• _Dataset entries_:
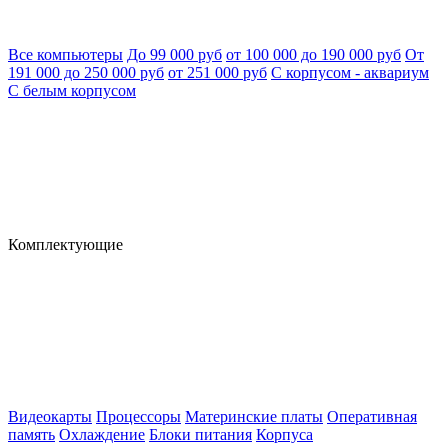
Все компьютеры
До 99 000 руб
от 100 000 до 190 000 руб
От
191 000 до 250 000 руб
от 251 000 руб
С корпусом - аквариум
С белым корпусом
Комплектующие
Видеокарты
Процессоры
Материнские платы
Оперативная
память
Охлаждение
Блоки питания
Корпуса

• _EXERCISE BRIEF_:
Among the records above, find each line holding "корпусом" and list it.

• _ANSWER SECTION_:
С корпусом - аквариум
С белым корпусом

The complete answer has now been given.